⟨

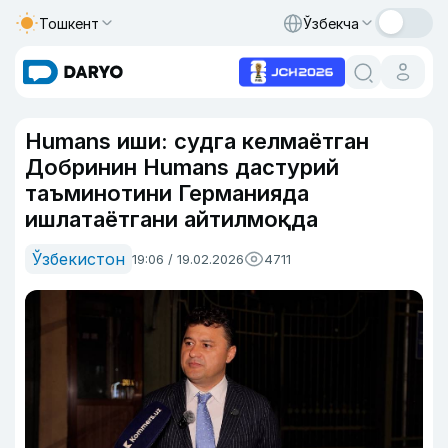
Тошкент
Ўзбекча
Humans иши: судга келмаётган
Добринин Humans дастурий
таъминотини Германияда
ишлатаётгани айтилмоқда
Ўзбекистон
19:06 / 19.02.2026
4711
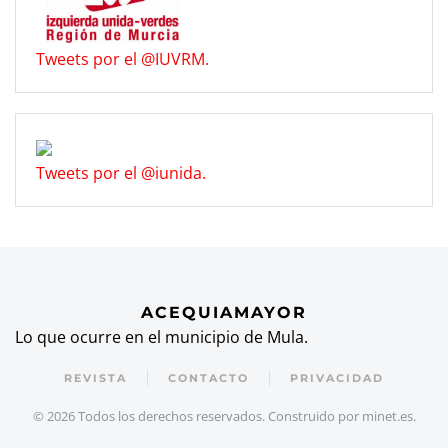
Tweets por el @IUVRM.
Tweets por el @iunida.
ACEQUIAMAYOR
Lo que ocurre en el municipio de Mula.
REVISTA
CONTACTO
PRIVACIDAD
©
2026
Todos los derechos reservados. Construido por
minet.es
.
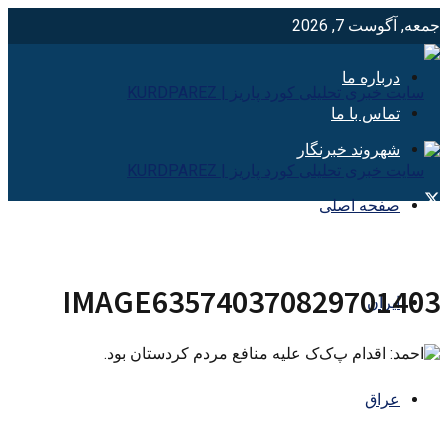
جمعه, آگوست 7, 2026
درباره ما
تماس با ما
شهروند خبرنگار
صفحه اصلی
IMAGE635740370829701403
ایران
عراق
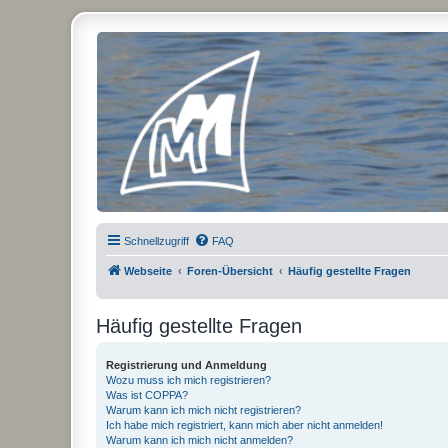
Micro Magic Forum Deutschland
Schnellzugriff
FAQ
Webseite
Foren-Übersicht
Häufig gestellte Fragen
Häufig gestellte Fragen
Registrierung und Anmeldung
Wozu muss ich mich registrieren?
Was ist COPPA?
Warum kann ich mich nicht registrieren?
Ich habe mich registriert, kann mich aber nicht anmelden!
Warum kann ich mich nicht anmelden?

⟩
⟨

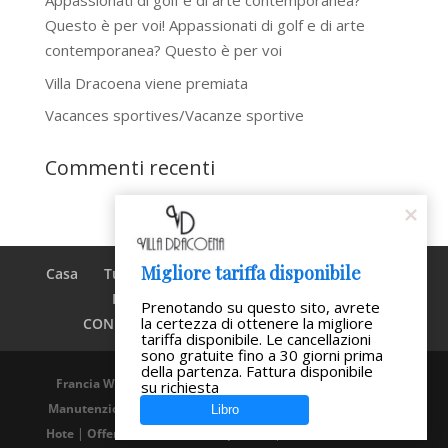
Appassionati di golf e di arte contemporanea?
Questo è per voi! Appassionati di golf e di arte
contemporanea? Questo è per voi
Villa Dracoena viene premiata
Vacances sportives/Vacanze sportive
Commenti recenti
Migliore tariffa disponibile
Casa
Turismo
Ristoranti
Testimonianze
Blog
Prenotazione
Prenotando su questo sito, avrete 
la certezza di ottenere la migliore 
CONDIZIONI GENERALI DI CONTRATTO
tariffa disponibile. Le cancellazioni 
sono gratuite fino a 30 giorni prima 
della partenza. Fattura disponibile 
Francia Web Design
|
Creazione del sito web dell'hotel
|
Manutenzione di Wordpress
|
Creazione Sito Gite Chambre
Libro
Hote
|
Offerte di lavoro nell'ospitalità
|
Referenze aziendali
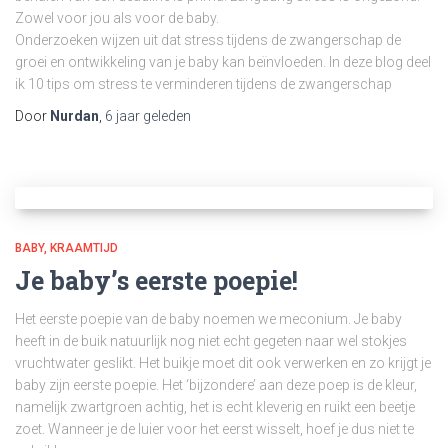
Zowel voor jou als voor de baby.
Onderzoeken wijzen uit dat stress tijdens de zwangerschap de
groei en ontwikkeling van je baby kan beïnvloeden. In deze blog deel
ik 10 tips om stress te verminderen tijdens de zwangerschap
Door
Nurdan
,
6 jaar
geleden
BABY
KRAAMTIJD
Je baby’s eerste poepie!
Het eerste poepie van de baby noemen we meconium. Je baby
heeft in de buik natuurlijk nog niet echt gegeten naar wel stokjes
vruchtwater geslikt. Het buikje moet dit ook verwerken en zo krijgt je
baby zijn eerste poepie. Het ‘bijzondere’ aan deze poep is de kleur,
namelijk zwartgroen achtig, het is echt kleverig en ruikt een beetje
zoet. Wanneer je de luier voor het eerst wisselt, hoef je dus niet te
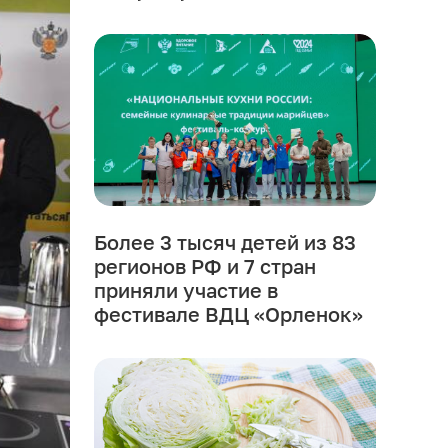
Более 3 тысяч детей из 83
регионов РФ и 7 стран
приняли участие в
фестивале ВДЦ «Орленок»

⟩

▸ Activity: Report each line of the data in which "zwangerschap" occurs.

▸ Result for this task:
Onderzoeken wijzen uit dat stress tijdens de zwangerschap de
ik 10 tips om stress te verminderen tijdens de zwangerschap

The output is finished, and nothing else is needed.